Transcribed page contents
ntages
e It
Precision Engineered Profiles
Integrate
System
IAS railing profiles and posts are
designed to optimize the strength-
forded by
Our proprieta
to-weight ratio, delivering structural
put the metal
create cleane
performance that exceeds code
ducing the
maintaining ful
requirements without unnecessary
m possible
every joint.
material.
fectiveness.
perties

---

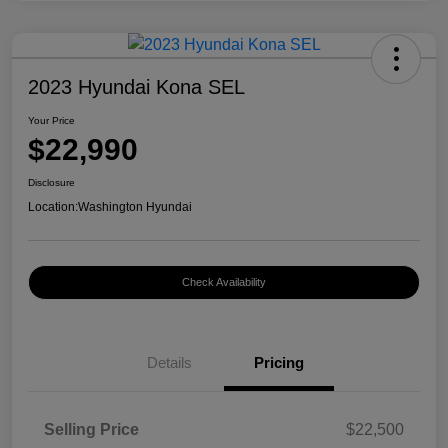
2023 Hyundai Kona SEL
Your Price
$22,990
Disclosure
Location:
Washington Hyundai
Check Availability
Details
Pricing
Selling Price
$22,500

→ Exercise goal:
What lines in the data above carry "Hyundai"? Return them all.

→ Answer space:
2023 Hyundai Kona SEL
Washington Hyundai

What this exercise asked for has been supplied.